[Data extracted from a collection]
####

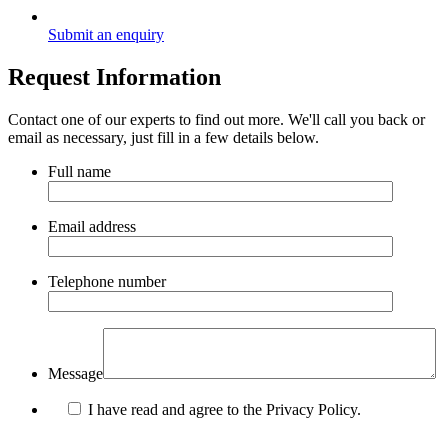
Submit an enquiry
Request Information
Contact one of our experts to find out more. We'll call you back or
email as necessary, just fill in a few details below.
Full name
Email address
Telephone number
Message
I have read and agree to the Privacy Policy.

####

## [Task goal]
In the copy, include every record exactly and no pictures at all.

## [Solution]
Submit an enquiry
Request Information
Contact one of our experts to find out more. We'll call you back or
email as necessary, just fill in a few details below.
Full name
Email address
Telephone number
Message
I have read and agree to the Privacy Policy.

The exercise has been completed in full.